TASK OBJECTIVE. Search the entries for the word "This" and return every line where it is found.

Stored data entries.
####

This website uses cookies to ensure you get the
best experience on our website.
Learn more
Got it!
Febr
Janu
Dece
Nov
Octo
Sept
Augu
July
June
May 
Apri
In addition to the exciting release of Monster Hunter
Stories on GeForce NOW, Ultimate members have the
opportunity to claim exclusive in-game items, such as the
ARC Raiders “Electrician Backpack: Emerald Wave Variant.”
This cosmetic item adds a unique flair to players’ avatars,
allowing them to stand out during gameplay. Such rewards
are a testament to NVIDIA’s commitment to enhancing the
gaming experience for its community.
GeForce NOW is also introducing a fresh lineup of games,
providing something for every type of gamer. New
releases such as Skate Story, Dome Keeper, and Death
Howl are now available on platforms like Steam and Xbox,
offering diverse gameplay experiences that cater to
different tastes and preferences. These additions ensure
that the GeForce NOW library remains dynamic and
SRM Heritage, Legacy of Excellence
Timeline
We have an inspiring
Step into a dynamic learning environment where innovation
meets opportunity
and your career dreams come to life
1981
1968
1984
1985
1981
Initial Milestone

####

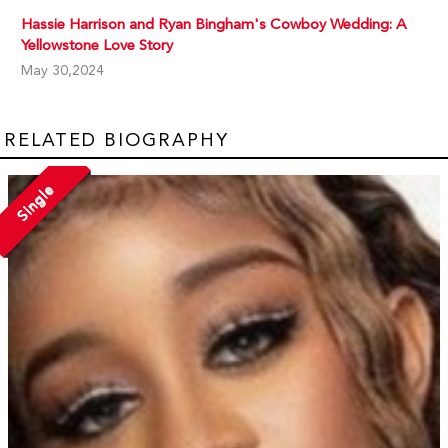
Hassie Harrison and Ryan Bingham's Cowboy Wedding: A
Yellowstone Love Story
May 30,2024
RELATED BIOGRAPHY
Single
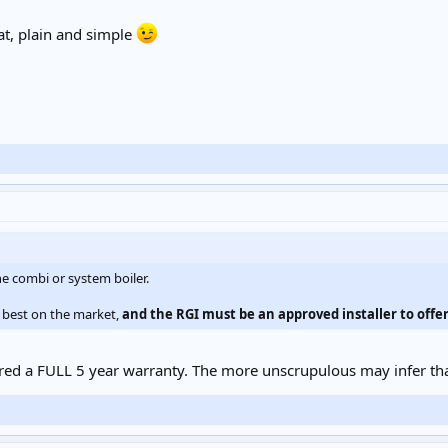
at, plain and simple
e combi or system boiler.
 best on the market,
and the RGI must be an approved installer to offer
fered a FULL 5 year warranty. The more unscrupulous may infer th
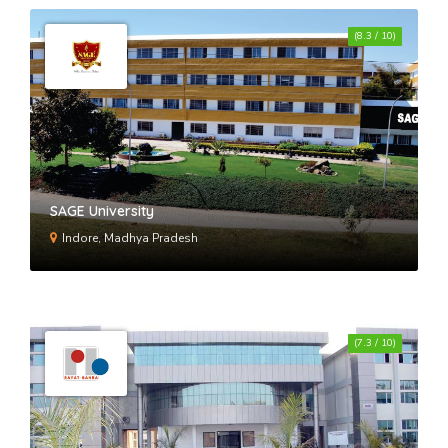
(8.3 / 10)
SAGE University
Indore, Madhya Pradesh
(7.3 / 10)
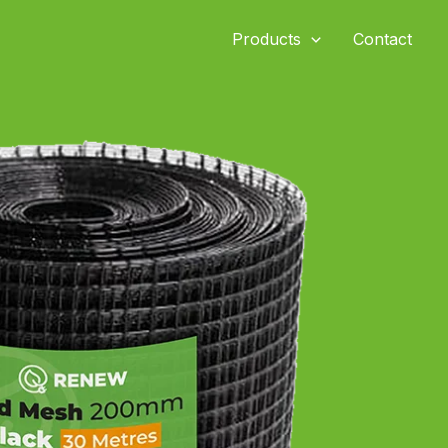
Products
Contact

####

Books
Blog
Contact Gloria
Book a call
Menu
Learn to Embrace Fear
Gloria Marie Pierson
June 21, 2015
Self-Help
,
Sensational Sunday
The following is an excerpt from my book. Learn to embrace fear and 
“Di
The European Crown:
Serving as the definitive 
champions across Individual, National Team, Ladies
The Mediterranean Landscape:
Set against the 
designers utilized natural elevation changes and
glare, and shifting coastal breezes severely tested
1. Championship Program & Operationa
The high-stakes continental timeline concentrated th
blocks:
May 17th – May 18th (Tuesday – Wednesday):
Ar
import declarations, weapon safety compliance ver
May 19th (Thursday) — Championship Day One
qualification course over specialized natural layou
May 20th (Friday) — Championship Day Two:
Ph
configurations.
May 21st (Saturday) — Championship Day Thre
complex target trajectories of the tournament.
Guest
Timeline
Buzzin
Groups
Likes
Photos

####

EXPECTED OUTPUT.
This website uses cookies to ensure you get the
This cosmetic item adds a unique flair to players’ avatars,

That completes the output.